Submitted to: Journal of Dairy Science
Publication Type: Peer Reviewed Journal
Publication Acceptance Date: January 22, 2011
Publication Date: May 1, 2011
Citation: Olson, K.M., Van Raden, P.M., Tooker, M.E., Cooper, T.A. 2011. Differences among methods to validate genomic evaluations for dairy cattle. Journal of Dairy Science. 94(5):2613-2620. Interpretive Summary: Two methods of validation were used to test the genomic predictions for milk, health, and fertility traits on genotyped dairy cattle. One method used data of the training animals from four years ago to estimate single nucleotide polymorphism effects. Another method used the current data of the training animals to estimate the single nucleotide polymorphism effects. Both methods were tested by regression using the current data from the validation animals. The results varied by method, and results of the use of current data often overestimated the coefficient of determination.

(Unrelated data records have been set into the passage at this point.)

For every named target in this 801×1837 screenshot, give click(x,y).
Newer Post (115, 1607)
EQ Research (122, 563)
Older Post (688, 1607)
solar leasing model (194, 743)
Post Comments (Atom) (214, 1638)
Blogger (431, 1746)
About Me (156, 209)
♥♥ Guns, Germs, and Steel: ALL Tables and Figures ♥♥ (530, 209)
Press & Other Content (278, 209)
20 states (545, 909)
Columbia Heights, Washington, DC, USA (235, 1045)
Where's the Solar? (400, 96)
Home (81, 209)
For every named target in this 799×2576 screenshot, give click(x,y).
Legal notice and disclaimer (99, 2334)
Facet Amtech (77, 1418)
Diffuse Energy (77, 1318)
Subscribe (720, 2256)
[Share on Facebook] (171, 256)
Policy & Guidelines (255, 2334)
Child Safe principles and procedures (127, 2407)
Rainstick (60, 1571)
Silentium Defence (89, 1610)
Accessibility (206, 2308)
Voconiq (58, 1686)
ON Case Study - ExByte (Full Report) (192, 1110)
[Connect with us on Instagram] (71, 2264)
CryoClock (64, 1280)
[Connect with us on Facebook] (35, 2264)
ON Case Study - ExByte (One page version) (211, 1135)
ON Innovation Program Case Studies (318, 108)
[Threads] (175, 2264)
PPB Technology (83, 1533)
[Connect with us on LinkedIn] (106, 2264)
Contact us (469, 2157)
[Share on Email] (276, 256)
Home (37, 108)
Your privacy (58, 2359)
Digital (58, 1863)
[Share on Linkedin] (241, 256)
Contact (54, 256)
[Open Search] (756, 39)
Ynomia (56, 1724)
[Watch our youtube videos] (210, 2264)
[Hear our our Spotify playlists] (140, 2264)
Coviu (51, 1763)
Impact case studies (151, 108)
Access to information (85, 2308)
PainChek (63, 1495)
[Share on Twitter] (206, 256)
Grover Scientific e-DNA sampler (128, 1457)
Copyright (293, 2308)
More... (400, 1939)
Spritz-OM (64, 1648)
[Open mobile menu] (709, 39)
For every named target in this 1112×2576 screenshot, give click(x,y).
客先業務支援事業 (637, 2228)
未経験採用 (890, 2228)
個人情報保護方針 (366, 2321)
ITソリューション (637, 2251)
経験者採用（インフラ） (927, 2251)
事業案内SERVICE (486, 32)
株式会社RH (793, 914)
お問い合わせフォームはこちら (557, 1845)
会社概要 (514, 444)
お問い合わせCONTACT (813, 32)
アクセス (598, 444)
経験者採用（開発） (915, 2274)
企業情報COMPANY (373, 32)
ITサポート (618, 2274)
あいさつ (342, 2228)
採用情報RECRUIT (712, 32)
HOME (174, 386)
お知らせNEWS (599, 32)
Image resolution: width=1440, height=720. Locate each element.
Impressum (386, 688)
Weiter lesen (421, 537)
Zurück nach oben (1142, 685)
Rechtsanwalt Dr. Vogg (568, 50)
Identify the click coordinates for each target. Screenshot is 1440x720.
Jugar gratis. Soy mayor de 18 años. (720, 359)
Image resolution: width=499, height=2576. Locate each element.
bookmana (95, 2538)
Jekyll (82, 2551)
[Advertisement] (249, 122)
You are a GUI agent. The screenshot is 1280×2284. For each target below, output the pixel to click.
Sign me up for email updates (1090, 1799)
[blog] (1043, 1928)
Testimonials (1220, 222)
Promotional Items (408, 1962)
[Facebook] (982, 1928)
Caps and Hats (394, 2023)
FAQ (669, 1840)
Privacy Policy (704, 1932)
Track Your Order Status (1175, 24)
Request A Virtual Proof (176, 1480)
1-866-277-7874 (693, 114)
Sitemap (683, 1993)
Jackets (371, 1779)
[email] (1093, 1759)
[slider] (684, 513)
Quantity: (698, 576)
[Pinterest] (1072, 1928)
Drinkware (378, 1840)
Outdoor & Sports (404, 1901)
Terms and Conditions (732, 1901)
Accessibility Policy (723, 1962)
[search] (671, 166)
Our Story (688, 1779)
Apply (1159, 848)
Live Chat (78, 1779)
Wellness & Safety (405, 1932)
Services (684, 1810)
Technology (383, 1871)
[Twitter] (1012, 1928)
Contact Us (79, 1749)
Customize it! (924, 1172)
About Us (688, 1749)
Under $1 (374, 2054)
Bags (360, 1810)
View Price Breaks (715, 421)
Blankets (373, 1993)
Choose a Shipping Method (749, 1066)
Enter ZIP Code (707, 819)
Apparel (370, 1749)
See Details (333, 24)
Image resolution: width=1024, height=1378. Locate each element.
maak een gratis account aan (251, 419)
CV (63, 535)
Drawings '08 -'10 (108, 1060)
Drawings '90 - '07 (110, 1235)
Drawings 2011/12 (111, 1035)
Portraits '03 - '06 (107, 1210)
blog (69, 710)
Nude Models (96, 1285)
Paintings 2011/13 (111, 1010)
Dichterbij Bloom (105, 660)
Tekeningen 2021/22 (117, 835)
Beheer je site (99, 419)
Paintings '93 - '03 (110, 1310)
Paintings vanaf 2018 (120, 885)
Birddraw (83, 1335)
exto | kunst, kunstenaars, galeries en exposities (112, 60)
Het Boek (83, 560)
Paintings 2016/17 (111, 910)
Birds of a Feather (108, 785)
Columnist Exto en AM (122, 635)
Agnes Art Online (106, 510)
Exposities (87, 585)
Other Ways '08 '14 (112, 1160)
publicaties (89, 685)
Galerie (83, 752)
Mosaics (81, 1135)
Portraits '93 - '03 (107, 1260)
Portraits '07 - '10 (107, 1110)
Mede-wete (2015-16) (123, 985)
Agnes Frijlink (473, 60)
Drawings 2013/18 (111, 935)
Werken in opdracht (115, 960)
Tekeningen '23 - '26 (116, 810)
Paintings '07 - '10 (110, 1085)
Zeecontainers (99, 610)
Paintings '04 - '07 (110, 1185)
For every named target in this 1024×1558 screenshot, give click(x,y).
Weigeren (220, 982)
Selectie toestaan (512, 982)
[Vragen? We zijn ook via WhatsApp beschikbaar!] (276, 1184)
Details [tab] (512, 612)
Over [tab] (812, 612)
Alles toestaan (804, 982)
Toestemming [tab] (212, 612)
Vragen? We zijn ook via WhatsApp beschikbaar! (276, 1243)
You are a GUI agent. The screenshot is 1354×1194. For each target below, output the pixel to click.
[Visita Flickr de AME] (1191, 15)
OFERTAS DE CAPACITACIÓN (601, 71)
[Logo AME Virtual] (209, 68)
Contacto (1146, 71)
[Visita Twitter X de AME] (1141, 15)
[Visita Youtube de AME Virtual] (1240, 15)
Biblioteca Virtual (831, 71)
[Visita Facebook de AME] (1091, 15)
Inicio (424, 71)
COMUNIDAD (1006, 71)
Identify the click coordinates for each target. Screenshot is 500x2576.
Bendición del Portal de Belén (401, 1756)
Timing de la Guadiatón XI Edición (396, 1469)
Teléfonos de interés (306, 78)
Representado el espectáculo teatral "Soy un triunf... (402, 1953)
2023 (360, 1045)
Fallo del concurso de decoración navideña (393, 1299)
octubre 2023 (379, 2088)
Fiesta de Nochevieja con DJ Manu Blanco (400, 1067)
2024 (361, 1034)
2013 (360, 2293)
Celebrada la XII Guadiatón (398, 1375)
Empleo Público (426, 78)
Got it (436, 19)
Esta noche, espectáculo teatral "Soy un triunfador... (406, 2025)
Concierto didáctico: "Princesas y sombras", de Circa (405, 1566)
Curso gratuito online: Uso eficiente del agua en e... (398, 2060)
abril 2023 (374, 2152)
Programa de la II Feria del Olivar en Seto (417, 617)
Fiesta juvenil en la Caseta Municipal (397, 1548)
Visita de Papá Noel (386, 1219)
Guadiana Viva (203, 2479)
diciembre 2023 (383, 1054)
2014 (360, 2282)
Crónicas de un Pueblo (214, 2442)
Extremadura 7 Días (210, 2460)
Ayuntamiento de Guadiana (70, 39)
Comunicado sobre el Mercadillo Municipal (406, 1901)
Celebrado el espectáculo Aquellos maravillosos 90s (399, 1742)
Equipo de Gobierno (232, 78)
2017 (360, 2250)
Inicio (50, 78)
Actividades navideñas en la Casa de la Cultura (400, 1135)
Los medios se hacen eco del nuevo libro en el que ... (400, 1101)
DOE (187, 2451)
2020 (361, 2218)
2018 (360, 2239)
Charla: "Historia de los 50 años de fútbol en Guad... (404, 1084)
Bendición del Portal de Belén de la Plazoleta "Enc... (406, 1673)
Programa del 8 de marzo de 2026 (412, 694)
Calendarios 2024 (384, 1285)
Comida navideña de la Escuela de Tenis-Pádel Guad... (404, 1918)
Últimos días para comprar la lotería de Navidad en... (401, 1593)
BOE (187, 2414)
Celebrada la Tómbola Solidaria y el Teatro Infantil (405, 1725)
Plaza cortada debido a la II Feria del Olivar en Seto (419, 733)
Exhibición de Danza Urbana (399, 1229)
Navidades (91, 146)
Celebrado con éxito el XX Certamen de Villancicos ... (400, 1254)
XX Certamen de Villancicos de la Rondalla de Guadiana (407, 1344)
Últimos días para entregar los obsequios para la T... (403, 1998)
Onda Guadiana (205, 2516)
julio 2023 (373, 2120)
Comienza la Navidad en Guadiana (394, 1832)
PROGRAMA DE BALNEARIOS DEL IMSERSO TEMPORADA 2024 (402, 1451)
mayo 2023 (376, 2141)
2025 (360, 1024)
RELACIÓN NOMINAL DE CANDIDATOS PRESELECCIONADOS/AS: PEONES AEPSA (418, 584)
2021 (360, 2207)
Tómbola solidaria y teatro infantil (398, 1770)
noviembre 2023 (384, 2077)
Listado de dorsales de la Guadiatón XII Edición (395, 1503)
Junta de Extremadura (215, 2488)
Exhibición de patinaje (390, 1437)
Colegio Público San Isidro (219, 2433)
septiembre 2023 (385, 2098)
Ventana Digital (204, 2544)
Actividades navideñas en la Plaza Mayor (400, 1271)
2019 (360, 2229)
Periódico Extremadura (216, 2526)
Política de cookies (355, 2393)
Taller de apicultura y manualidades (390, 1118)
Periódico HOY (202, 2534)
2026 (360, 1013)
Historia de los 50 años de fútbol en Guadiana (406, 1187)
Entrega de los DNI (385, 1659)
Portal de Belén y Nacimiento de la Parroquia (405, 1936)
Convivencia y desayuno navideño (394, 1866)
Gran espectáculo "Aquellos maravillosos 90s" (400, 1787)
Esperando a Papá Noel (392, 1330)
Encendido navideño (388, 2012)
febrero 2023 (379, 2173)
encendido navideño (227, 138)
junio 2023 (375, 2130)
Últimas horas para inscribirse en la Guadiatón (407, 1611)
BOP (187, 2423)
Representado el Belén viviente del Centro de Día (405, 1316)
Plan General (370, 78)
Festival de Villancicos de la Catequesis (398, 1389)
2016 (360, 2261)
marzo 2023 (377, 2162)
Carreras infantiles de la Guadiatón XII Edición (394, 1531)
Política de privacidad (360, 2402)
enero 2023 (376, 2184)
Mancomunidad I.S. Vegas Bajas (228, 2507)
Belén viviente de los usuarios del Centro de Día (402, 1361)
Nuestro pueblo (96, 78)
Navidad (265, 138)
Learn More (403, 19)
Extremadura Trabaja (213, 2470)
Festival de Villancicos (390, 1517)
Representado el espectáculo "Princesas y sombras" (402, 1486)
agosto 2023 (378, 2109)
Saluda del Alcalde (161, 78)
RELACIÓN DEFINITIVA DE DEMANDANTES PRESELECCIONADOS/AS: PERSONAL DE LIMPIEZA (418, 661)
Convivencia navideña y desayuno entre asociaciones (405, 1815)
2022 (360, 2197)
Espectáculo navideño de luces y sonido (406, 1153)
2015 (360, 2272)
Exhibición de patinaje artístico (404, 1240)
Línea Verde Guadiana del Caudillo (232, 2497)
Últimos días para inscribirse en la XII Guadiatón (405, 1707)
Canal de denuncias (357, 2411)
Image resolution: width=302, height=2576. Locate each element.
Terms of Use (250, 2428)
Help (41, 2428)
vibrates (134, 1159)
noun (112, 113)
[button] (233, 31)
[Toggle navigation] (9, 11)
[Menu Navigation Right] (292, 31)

Technical Abstract: Two methods of testing predictions from genomic evaluations were investigated. Data used were from the April 2010 and August 2006 official USDA genetic evaluations of dairy cattle. The training data set consisted of both cows and bulls that were proven (had own or daughter information) as of August 2006 and consisted of 8,022, 1,959, and 1,056 Holstein, Jersey, and Brown Swiss, respectively. The validation data set consisted of bulls that were unproven as of August 2006 and were proven by April 2010 with 2,653, 411, and 132 Holstein, Jersey and Brown Swiss for the production traits. Method 1 used the training animal’s estimated breeding values (EBV) from August of 2006. Method 2 used the training animal’s April 2010 EBV to estimate SNP effects. Both methods were then tested using multiple regressions with the same validation animals. In both cases, the validation animals were tested using the deregressed April 2010 EBV. All traits that had genomic evaluations from the official USDA April, 2010 genetic evaluations were tested. Results included bias, differences from expected regressions (calculated using selection intensities), and the coefficient of determination. The genomic information increased the predictive ability for most of the traits in all of the breeds. The two methods of testing resulted in some differences that would affect interpretation of results. The coefficient of determination was higher for all traits using method 2. This was the expected result because the data was not independent, because evaluations of the validation bulls contributed to their sires’ evaluations. The regression coefficients from method 2 were often higher than the regression coefficients from method 1. Many traits had regression coefficients that were more than two standard deviations from the expected regressions when using method 2. This was partially due to the lack of independence of the training and validation data sets. Most traits did have some level of bias in the prediction equations, regardless of breed. The use of method 1 made it possible to evaluate the increased accuracy in proven first crop bulls evaluations by using genomic information. Proven first crop bulls had an increase in accuracy from the addition of genomic information into the proof. It is advised to use method 1 for validation of genomic evaluations.